U.S. Pat. No. 4,263,787, issued to the assignee hereof, entitled "Expansion Device with Adjustable Refrigerant Throttling" which issued Apr. 28, 1981 to Albert A. Domingorena relates to an improvement of the device of the '898 patent which allows adjusting the diameter of the metering port without having to break into the refrigeration circuit of the system to change the piston.

Summing up the state of the prior art, thermostatic expansion valves, while being highly efficient in their operation and readily responsive to change in load upon the system to vary the flow of refrigerant to the evaporator, are complicated, expensive, and have drawbacks in certain applications. For this reason they are generally not employed in small applications. As a result, capillary tubes or other fixed orifice expansion devices are generally used in such small applications. Such devices are relatively inexpensive, however, as discussed above, they have operating limitations at both high and low ambient temperatures.

From the foregoing, it is evident that the need exists for a refrigerant expansion device which is inexpensive to manufacture and which is effective in performance over a wide range of operating conditions.

One approach to solving this problem has been to design a refrigerant flow metering device which has a flow metering passage which varies in cross-section in response to changes between the high and low side pressures in the refrigeration system. One such device is described in U.S. Pat. No. 4,341,090 entitled "Variable Orifice Metering" issued on Jul. 27, 1982.

As discussed above in connection with the '898 patent and the '090 patent, it is common practice to use two expansion devices in a heat pump system. One expansion device is dedicated to metering refrigerant in the cooling mode of operation, while the other device allows free bypass flow. Likewise, the other expansion device is dedicated to metering in the heating mode, during which time the cooling expansion device allows free bypass flow. In such a system, the expansion area of the heating expansion device is, as a rule, smaller than the expansion area of the cooling expansion device.

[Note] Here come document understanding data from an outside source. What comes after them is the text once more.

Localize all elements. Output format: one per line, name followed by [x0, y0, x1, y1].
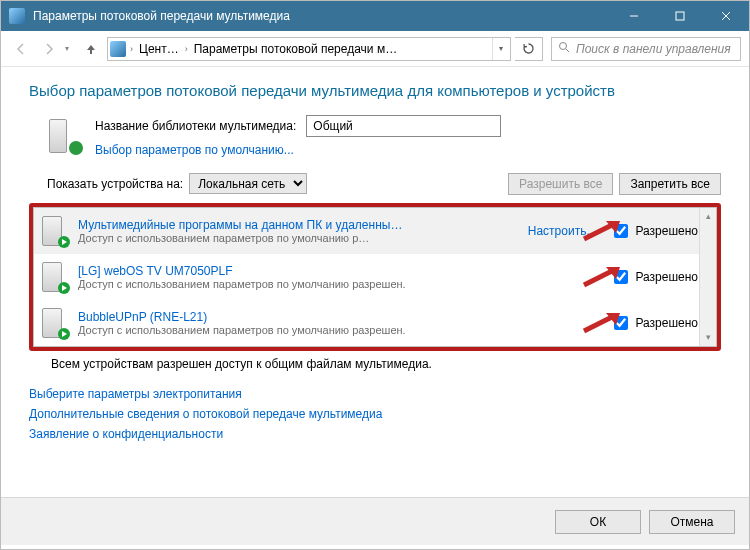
device-allowed-checkbox[interactable]: [614, 316, 628, 330]
library-name-input[interactable]: [306, 115, 501, 137]
device-list-scrollbar[interactable]: ▴ ▾: [699, 208, 716, 346]
device-allowed-check[interactable]: Разрешено: [610, 267, 698, 287]
device-icon: [42, 306, 70, 340]
breadcrumb-2[interactable]: Параметры потоковой передачи м…: [192, 42, 399, 56]
window-title: Параметры потоковой передачи мультимедиа: [33, 9, 611, 23]
location-icon: [110, 41, 126, 57]
scroll-down-button[interactable]: ▾: [700, 329, 716, 346]
back-button[interactable]: [9, 37, 33, 61]
device-configure-link[interactable]: Настроить...: [528, 224, 597, 238]
content-area: Выбор параметров потоковой передачи муль…: [1, 67, 749, 497]
dialog-footer: ОК Отмена: [1, 497, 749, 545]
device-allowed-label: Разрешено: [635, 270, 698, 284]
cancel-button[interactable]: Отмена: [649, 510, 735, 534]
device-title: Мультимедийные программы на данном ПК и …: [78, 218, 520, 232]
device-subtitle: Доступ с использованием параметров по ум…: [78, 324, 602, 336]
maximize-button[interactable]: [657, 1, 703, 31]
search-input[interactable]: Поиск в панели управления: [551, 37, 741, 61]
device-row[interactable]: Мультимедийные программы на данном ПК и …: [34, 208, 716, 254]
app-icon: [9, 8, 25, 24]
page-title: Выбор параметров потоковой передачи муль…: [29, 81, 721, 101]
library-name-label: Название библиотеки мультимедиа:: [95, 119, 296, 133]
device-row[interactable]: [LG] webOS TV UM7050PLF Доступ с использ…: [34, 254, 716, 300]
device-allowed-label: Разрешено: [635, 224, 698, 238]
svg-line-5: [566, 49, 569, 52]
device-title: [LG] webOS TV UM7050PLF: [78, 264, 602, 278]
device-subtitle: Доступ с использованием параметров по ум…: [78, 278, 602, 290]
device-icon: [42, 214, 70, 248]
address-bar[interactable]: › Цент… › Параметры потоковой передачи м…: [107, 37, 511, 61]
privacy-link[interactable]: Заявление о конфиденциальности: [29, 427, 721, 441]
device-list: Мультимедийные программы на данном ПК и …: [33, 207, 717, 347]
device-title: BubbleUPnP (RNE-L21): [78, 310, 602, 324]
svg-point-4: [560, 43, 567, 50]
device-allowed-check[interactable]: Разрешено: [610, 221, 698, 241]
refresh-button[interactable]: [515, 37, 543, 61]
choose-defaults-link[interactable]: Выбор параметров по умолчанию...: [95, 143, 294, 157]
svg-rect-1: [676, 12, 684, 20]
minimize-button[interactable]: [611, 1, 657, 31]
device-highlight-box: Мультимедийные программы на данном ПК и …: [29, 203, 721, 351]
media-library-icon: [47, 115, 85, 157]
device-icon: [42, 260, 70, 294]
network-scope-select[interactable]: Локальная сеть: [189, 173, 307, 194]
explorer-nav: ▾ › Цент… › Параметры потоковой передачи…: [1, 31, 749, 67]
search-icon: [558, 41, 570, 56]
device-row[interactable]: BubbleUPnP (RNE-L21) Доступ с использова…: [34, 300, 716, 346]
ok-button[interactable]: ОК: [555, 510, 641, 534]
chevron-right-icon: ›: [183, 44, 190, 54]
device-subtitle: Доступ с использованием параметров по ум…: [78, 232, 520, 244]
show-devices-row: Показать устройства на: Локальная сеть Р…: [47, 173, 721, 195]
breadcrumb-1[interactable]: Цент…: [137, 42, 181, 56]
bottom-links: Выберите параметры электропитания Дополн…: [29, 387, 721, 441]
up-button[interactable]: [79, 37, 103, 61]
device-allowed-label: Разрешено: [635, 316, 698, 330]
device-allowed-check[interactable]: Разрешено: [610, 313, 698, 333]
scroll-up-button[interactable]: ▴: [700, 208, 716, 225]
show-devices-label: Показать устройства на:: [47, 177, 183, 191]
history-dropdown[interactable]: ▾: [65, 44, 75, 53]
library-row: Название библиотеки мультимедиа: Выбор п…: [47, 115, 721, 157]
window-controls: [611, 1, 749, 31]
device-allowed-checkbox[interactable]: [614, 270, 628, 284]
address-dropdown[interactable]: ▾: [492, 38, 508, 60]
close-button[interactable]: [703, 1, 749, 31]
title-bar: Параметры потоковой передачи мультимедиа: [1, 1, 749, 31]
block-all-button[interactable]: Запретить все: [619, 173, 721, 195]
power-options-link[interactable]: Выберите параметры электропитания: [29, 387, 721, 401]
forward-button[interactable]: [37, 37, 61, 61]
allow-all-button[interactable]: Разрешить все: [508, 173, 613, 195]
device-allowed-checkbox[interactable]: [614, 224, 628, 238]
more-info-link[interactable]: Дополнительные сведения о потоковой пере…: [29, 407, 721, 421]
access-status-text: Всем устройствам разрешен доступ к общим…: [51, 357, 721, 371]
search-placeholder: Поиск в панели управления: [576, 42, 731, 56]
chevron-right-icon: ›: [128, 44, 135, 54]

This sizing reflects the operating conditions experienced by the system during the cooling and heating modes of operation. Several examples of problems encountered with a cooling refrigeration system at outdoor temperature extremes were given previously. The problems experienced by a refrigeration system in the heating mode of operation are different, and an appreciation of this facilities an understanding of why an expansion device optimized for the heating mode is desirable.

As an example of the above, in the heating mode of operation, as the outdoor ambient temperature increases there is an increase in the pressure differential across the expansion device and an accompanying increase in flow rate. However, the decreased pressure ratio across the compressor results in an increased flow rate pumped by the compressor. As a result, at times, the evaporator will be starved and the evaporator becomes filled with superheated vapor and the superheat leaving the evaporator increases. Using increased evaporator surface to superheat refrigerant is not putting the surface to its most effective use. The problems associated with this are well known and have been pointed out hereinabove.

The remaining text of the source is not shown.